The first “network analysis” of this booming criminal enterprise suggests that successful smugglers need a reputation among migrants – and that removing any individual smuggler will only result in rivals immediately seizing their “market share”.
Dr Paolo Campana from Cambridge University’s Institute of Criminology conducted the research using evidence from the 18-month investigation by Italian prosecutors that followed the Lampedusa shipwreck, in which 366 people lost their lives.
The work included data from wiretapped telephone conversations between smugglers at all stages, testimonies collected from migrants, interviews with police task force members, and background information on offenders.
“The smuggling ring moving migrants from the Horn of Africa to Northern Europe via Libya does not appear to have the thread of any single organisation running through it,” said Campana, whose findings are published today in the European Journal of Criminology.

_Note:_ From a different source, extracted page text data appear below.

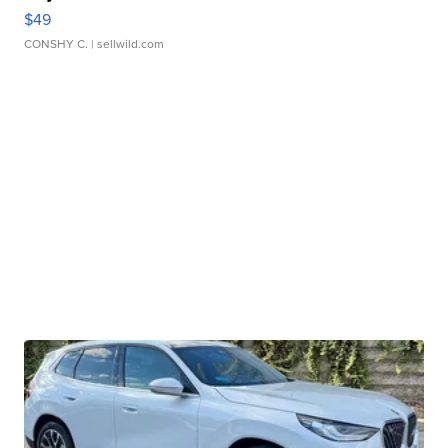
$49
CONSHY C.
| sellwild.com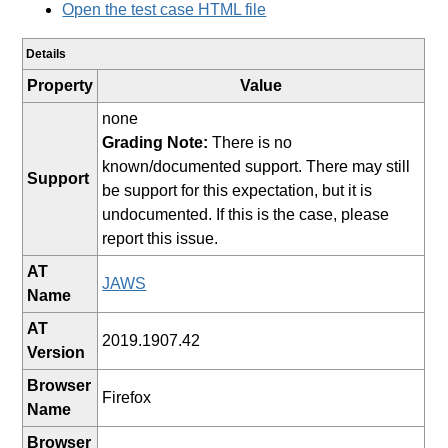
Open the test case HTML file
Details
Property
Value
none
Grading Note:
There is no
known/documented support. There may still
Support
be support for this expectation, but it is
undocumented. If this is the case, please
report this issue.
AT
JAWS
Name
AT
2019.1907.42
Version
Browser
Firefox
Name
Browser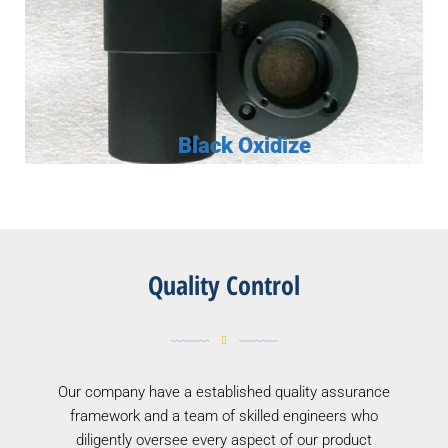
Black Oxidize
Quality Control
Our company have a established quality assurance
framework and a team of skilled engineers who
diligently oversee every aspect of our product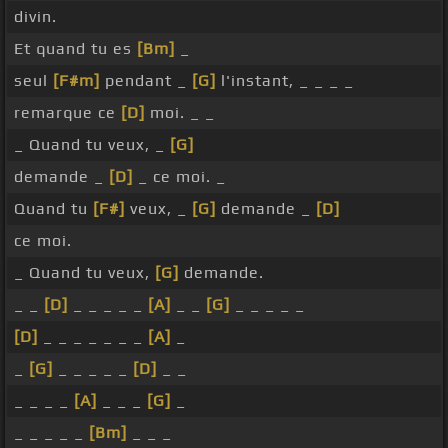
divin.
Et quand tu es
[Bm]
_
seul
[F#m]
pendant _
[G]
l'instant, _ _ _ _
remarque ce
[D]
moi. _ _
_ Quand tu veux, _
[G]
demande _
[D]
_ ce moi. _
Quand tu
[F#]
veux, _
[G]
demande _
[D]
ce moi.
_ Quand tu veux,
[G]
demande.
_ _
[D]
_ _ _ _ _
[A]
_ _
[G]
_ _ _ _ _
[D]
_ _ _ _ _ _ _
[A]
_
_
[G]
_ _ _ _ _
[D]
_ _
_ _ _ _
[A]
_ _ _
[G]
_
_ _ _ _ _
[Bm]
_ _ _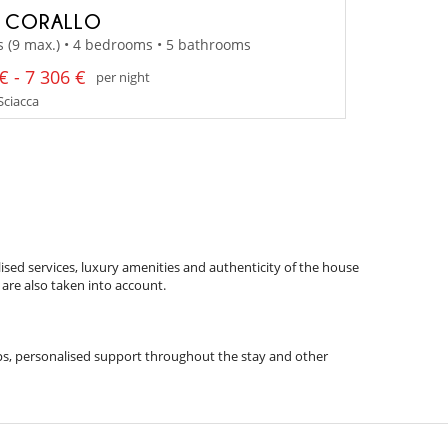
A CORALLO
s (9 max.) • 4 bedrooms • 5 bathrooms
€ - 7 306 €
per night
 Sciacca
ised services, luxury amenities and authenticity of the house
 are also taken into account.
 tips, personalised support throughout the stay and other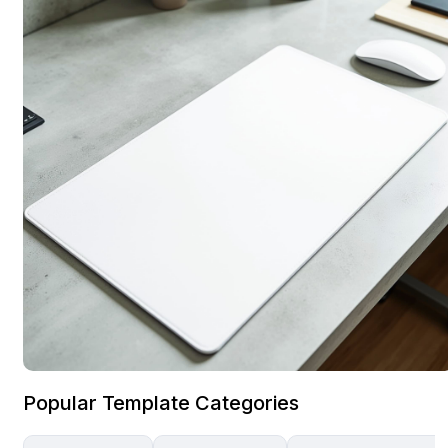
Popular Template Categories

“This is a far cry from how Mafia-like organisations operate, and a major departure from media reports claiming that shadowy kingpins monopolise certain routes.”

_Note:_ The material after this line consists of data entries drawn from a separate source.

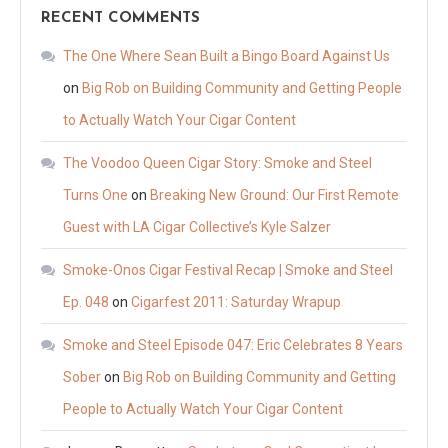
RECENT COMMENTS
The One Where Sean Built a Bingo Board Against Us
on
Big Rob on Building Community and Getting People
to Actually Watch Your Cigar Content
The Voodoo Queen Cigar Story: Smoke and Steel
Turns One
on
Breaking New Ground: Our First Remote
Guest with LA Cigar Collective’s Kyle Salzer
Smoke-Onos Cigar Festival Recap | Smoke and Steel
Ep. 048
on
Cigarfest 2011: Saturday Wrapup
Smoke and Steel Episode 047: Eric Celebrates 8 Years
Sober
on
Big Rob on Building Community and Getting
People to Actually Watch Your Cigar Content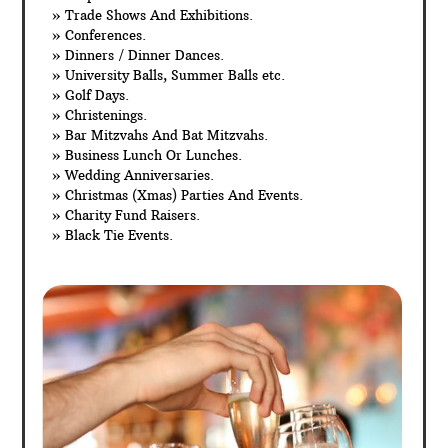
» Trade Shows And Exhibitions.
» Conferences.
» Dinners / Dinner Dances.
» University Balls, Summer Balls etc.
» Golf Days.
» Christenings.
» Bar Mitzvahs And Bat Mitzvahs.
» Business Lunch Or Lunches.
» Wedding Anniversaries.
» Christmas (Xmas) Parties And Events.
» Charity Fund Raisers.
» Black Tie Events.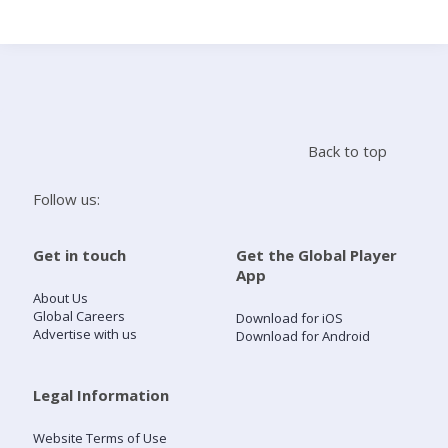
Search
Home
Back to top
Live Radio
Follow us:
Catch Up
Get in touch
Get the Global Player
App
Videos
About Us
Global Careers
Download for iOS
Advertise with us
Download for Android
Podcasts
Live Playlists
Legal Information
Website Terms of Use
My Library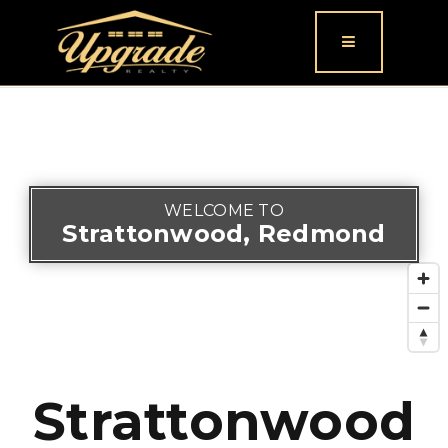
Button icon
WELCOME TO
Strattonwood, Redmond
Strattonwood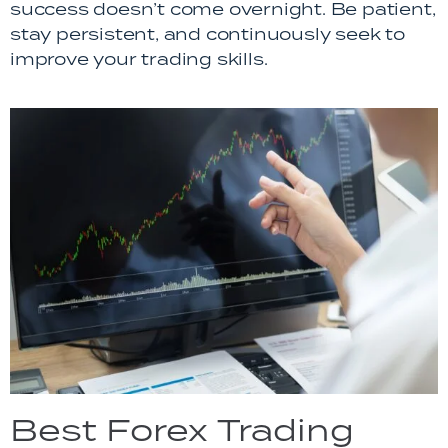
success doesn’t come overnight. Be patient,
stay persistent, and continuously seek to
improve your trading skills.
Best Forex Trading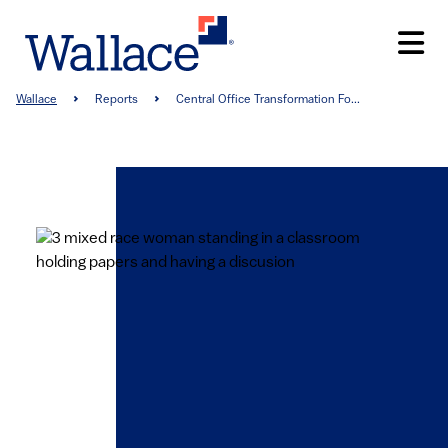
Skip
to
main
content
Breadcrumb
Wallace
Reports
Central Office Transformation Fo...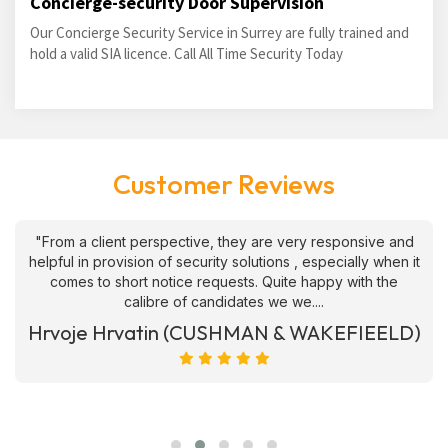
Concierge-security Door Supervision
Our Concierge Security Service in Surrey are fully trained and
hold a valid SIA licence. Call All Time Security Today
Customer Reviews
"From a client perspective, they are very responsive and
helpful in provision of security solutions , especially when it
comes to short notice requests. Quite happy with the
calibre of candidates we we....
Hrvoje Hrvatin (CUSHMAN & WAKEFIEELD)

In fact, it was the Anti-Mafia unit with the Palermo Prosecutor’s Office initially tasked with investigating smuggling operations on both sides of the Mediterranean in the wake of the Lampedusa disaster in October 2013.
Campana points out that they found no evidence of any involvement from the Sicilian Mafia at the time, even through payment of protection money – despite Sicily being a key stage in the smuggling route.
The two indictments prepared by the Palermo unit – totalling some 800 pages – formed a major part of the dataset Campana combed through to code all possible data points: references to times, names, events, exchanges, locations and so on.
Overall, 292 actors (not including migrants) were identified as part of the Lampedusa smuggling ring. 95% were male smugglers operating along the main route, from the Horn of Africa to the Nordic nations in northern Europe – where many migrants hoped to find refuge – via Libya and Italy.
However, the network also extended to Dubai, Israel, Canada, Turkey, Germany and the UK, and included those who kidnap for ransom in the deserts of Libya, and Tripoli militiamen who take bribes to let migrants out of detention centres.
“People specialise,” said Campana. “There was a clear separation between those providing smuggling services, those kidnapping for ransom, and those, like the militias, ‘governing’ spaces and supplying protection.”
He also detected signs of rudimentary hierarchy among smugglers in some stages of the route, which roughly divide into ‘organiser’ and ‘aide’.
“Organisers are individuals who give orders but don’t receive them, while aides are highly dependent on organisers for their activities. Organisers make up some 15% of the smuggling network and the remaining 85% occupy a lower ranking aide position.”
The network models built by Campana show that those who operate in the same stage of the journey are almost seven times more likely to have some link with each other. “Even in a network that traverses the hemispheres, it is the local dimension that is still crucial,” he said.
Moreover, Campana found that those who share the same network position as either organiser or aide are three times less likely to have any tie. “There is little contact between fellow organisers, reinforcing the impression of smugglers as free-trading independents. Business opportunities tear coordination apart,” he said.
Indeed, a focused analysis of a sub-network of 28 smugglers revealed that those based in Italy who tapped directly into the Libyan ‘marketplace’ had very little contact with each other.
Wiretaps and testimonials suggest that migrants have to pay separate vendors for each leg of the journey. Payment was often done in advance though Hawala, an informal money transfer system based on trust.
One wiretap reveals a charge of $3600 for a couple to cross the Mediterranean. Another wiretapped smuggler charges €150 per person for a car trip from Sicily to Rome.
“Reputation is crucial in a competitive market, and the wiretaps show how much value smugglers place on their reputation,” said Campana.
One smuggler was recorded reproaching another for overcrowding a boat, comparing it to the way a dirty bathroom reflects badly on everyone who shares the house.
In fact, the wiretaps reveal that the loss of life in the Lampedusa disaster led to compensation being paid to families by smugglers scared of losing future business.
“Authorities may wish to deliberately tarnish the reputation of smugglers in order to shut down their business,” said Campana.
“Criminal justice responses require the adoption of coordinated tactics involving all countries along the route to target these localised clusters of offenders simultaneously.
“This is a market driven by exponential demand, and it is that demand which should be targeted. Land-based policies such as refugee resettlement schemes are politically difficult, but might ultimately prove more fruitful in stemming the smuggling tide than naval operations.”